Board of Directors and Corporate Officers Flashcards
What is the general power/duties of the Board of Directors?
The board of directors manages the corporation, meaning it :
- Sets policy,
- Supervises officers,
- Declares distributions,
- Determines when stock will be issued,
- Recommends fundamental corporation changes to shareholders, and so on.
How many directors must a Board of Directors have?
Board must have one or more directors. The number can be set in the articles or bylaws, which may require as many directors as desired.
How long do directors serve?
The entire board is elected each year unless there is a “staggered” (or “classified”) board.
Staggered Director Terms: A staggered board is divided into half or thirds, with one-half or one-third elected each year.
- Example — Board has 9 directors. Instead of electing all nine each year, we could divide the board into three classes of three directors each, and they would serve three-year terms.
How can a director be removed?
Directors may be removed with or without cause by the shareholders (unless the articles require only for cause)
Who fills board vacancies?
A vacancy on the board may be filled by either the shareholders or the board.
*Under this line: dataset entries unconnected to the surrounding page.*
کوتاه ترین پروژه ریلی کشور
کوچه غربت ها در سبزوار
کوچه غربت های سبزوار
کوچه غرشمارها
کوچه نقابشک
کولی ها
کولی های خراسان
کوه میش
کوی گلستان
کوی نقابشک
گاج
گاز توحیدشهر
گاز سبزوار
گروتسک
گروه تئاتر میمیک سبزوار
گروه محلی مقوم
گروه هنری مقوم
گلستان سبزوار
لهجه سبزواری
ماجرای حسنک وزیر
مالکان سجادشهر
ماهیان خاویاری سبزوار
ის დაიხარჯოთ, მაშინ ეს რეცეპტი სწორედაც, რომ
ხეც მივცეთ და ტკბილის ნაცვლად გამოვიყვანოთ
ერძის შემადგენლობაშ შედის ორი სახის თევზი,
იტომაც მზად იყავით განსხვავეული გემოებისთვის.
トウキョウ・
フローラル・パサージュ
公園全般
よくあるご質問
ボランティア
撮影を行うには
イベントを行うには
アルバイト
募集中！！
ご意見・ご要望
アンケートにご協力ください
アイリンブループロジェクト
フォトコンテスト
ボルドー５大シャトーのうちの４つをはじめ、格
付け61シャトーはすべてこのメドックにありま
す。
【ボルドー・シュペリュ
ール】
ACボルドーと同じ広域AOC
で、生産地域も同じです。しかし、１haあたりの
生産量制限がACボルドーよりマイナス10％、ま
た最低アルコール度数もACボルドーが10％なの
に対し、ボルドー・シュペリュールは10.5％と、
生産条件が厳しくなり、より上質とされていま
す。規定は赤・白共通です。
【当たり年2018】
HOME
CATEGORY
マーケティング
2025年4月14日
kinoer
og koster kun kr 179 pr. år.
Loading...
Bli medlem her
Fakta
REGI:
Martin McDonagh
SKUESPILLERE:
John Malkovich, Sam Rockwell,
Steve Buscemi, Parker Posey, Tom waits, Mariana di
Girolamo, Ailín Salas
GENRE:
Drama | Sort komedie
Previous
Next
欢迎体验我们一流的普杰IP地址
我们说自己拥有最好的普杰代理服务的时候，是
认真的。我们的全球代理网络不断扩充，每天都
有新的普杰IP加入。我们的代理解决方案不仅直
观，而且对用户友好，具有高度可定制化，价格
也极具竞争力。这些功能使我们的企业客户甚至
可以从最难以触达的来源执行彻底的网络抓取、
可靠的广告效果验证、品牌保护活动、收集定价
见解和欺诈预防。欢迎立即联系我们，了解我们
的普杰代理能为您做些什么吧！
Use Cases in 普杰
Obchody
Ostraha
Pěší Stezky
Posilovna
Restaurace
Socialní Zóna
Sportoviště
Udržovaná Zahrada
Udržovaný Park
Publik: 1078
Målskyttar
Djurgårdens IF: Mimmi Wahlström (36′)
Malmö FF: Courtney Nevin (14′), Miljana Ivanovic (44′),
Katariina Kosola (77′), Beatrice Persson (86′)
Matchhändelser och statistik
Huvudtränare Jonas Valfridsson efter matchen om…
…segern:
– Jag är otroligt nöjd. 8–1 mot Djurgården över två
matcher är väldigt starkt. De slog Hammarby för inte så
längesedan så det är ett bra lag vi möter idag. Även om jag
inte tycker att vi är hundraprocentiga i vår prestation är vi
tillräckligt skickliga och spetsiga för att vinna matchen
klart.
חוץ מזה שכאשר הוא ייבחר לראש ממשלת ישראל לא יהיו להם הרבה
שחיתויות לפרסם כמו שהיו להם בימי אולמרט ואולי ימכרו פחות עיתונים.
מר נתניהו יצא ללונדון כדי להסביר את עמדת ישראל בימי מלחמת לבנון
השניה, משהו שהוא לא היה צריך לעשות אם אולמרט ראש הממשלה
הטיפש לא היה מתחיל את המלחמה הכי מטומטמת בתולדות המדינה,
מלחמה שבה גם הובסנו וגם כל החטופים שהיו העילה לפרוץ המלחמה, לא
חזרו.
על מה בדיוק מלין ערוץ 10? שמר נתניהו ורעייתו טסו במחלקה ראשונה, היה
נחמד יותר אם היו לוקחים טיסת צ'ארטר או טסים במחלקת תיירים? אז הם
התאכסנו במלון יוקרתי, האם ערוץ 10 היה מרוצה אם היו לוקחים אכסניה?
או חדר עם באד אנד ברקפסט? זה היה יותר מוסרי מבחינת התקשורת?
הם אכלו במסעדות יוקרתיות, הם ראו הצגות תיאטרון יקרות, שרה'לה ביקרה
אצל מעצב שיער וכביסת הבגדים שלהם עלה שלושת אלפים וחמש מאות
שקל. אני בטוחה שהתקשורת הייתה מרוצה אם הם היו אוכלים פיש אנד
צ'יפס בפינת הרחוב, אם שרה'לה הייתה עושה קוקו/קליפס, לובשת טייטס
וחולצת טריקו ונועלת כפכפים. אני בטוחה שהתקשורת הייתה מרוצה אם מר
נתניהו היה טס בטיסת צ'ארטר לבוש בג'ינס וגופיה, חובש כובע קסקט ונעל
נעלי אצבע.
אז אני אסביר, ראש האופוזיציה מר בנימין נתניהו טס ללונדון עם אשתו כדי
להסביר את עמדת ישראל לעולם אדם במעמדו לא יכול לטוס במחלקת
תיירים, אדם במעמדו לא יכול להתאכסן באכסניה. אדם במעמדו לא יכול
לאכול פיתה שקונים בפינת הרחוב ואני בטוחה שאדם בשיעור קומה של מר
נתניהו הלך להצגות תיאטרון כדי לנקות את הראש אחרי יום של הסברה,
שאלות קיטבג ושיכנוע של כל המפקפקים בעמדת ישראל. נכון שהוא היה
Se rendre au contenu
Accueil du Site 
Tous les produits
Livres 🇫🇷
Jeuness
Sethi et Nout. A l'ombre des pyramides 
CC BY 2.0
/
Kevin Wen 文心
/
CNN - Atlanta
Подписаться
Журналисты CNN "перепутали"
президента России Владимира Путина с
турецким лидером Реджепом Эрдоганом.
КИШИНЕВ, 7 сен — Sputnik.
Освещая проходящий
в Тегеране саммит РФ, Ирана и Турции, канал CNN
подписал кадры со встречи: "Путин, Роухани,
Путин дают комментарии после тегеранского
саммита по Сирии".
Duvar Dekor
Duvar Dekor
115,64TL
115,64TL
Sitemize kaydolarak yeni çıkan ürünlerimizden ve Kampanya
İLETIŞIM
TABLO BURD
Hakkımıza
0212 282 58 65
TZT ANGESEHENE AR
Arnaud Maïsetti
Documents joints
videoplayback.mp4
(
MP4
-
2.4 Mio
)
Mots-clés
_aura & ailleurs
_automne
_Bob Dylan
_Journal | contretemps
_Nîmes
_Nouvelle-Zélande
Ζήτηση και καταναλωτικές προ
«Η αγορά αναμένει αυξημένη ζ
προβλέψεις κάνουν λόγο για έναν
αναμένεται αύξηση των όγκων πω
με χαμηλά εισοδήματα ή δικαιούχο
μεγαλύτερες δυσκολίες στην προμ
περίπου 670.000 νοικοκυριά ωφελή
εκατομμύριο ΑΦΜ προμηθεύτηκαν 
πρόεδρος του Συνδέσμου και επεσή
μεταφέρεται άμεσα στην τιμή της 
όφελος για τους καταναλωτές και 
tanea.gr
If the directors remaining in office constitute fewer than a quorum, they may fill the vacancy by majority vote of all the directors remaining in office.
Shareholder Created Vacancy: If the shareholders created the vacancy by removing a director, the shareholders generally must select the replacement
What are the two main ways that a board may act?
- Unanimous agreement in writing (email is OK, and separate documents are also OK)
- At a meeting, which must satisfy the quorum and voting requirements
What is ratification?
Directors, incorporators, and officers may ratify defective corporate actions (actions that are void or voidable due to a failure of authorization). To ratify such an action, the board of directors must state the action to be ratified and the nature of the failure of authorization, approve the ratification, and seek shareholder approval if necessary.
What kind of notice is required for a regular board meeting?
Notice is NOT required
What kind of notice is required for a special board meeting?
At least two days’ written notice of date, time, and place is required. The notice need not state the purpose of the meeting.
Failure to Give Notice: Failure to give required notice means that whatever happened at the meeting is voidable — maybe even void — unless the directors who were not notified waive the notice defect.
Directors can waive a notice violation:
- In writing any time
- By attending the meeting without objecting at the outset of the meeting.
Can directors give proxies or enter voting agreements?
Directors CANNOT give proxies or enter voting agreements for how they will vote as directors. Any efforts to do so are VOID.
- NOTE — This is different from shareholders, who can vote by proxy and enter into voting agreements.
What are the main actions that a committee CANNOT do?
- Declare a distribution
- Fill a board vacancy
- Recommend a fundamental change to shareholders
What are the main fidicuiary duties that a director owes to the corporation?
- Duty of Care: Directors are must exercise their management with care that a person in a like position would exercise under similar circumstances.
- Duty of Loyality: Directors must exercise their duties in good faith and with the reasonable belief that their actions are in the best interest of the corporation
- Duty to Disclose : The directors also have a duty to disclose material corporate information to other members of the board.
Who bears the burden when the director’s duty of care is challenged?
The person challenging the directors’ action has the burden of proving that the standard was not met.
Who bears the burden when the director’s duty of loyalty is challenged?
Duty of loyalty cases are about conflicts of interest. The burden is on the defendant because the business judgment rule does not apply when the fiduciary has a conflict of interest.
When can a director rely on reports or other information?
In discharging their duties, a director is entitled to rely on information, opinions, reports, or statements (including financial statements), if prepared or presented by:
- Corporate officers or employees whom the director reasonably believes to be reliable and competent
- Legal counsel, accountants, or other persons as to matters the director reasonably believes are within such person’s professional competence
- A committee of the board of which the director is not a member, if the director reasonably believes the committee merits confidence.